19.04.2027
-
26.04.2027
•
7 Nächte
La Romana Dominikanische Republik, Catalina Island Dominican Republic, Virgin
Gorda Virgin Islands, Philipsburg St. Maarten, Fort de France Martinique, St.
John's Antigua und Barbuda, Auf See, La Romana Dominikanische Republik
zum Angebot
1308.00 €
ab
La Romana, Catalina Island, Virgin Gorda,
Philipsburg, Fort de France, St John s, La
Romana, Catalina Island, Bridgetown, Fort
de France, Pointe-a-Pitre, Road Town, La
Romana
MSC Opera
====
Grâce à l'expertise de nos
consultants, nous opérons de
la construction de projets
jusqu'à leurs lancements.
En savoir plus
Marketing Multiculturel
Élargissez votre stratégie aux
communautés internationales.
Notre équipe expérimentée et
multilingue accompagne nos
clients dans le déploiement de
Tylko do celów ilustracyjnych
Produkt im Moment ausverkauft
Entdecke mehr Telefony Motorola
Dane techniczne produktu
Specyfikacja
====
:: Directions for this task ::
For the material above, reproduce exactly the lines from the line with "jusqu'à leurs lancements." to the line with "Specyfikacja", inclusive, and exclude all others.

:: Written response ::
jusqu'à leurs lancements.
En savoir plus
Marketing Multiculturel
Élargissez votre stratégie aux
communautés internationales.
Notre équipe expérimentée et
multilingue accompagne nos
clients dans le déploiement de
Tylko do celów ilustracyjnych
Produkt im Moment ausverkauft
Entdecke mehr Telefony Motorola
Dane techniczne produktu
Specyfikacja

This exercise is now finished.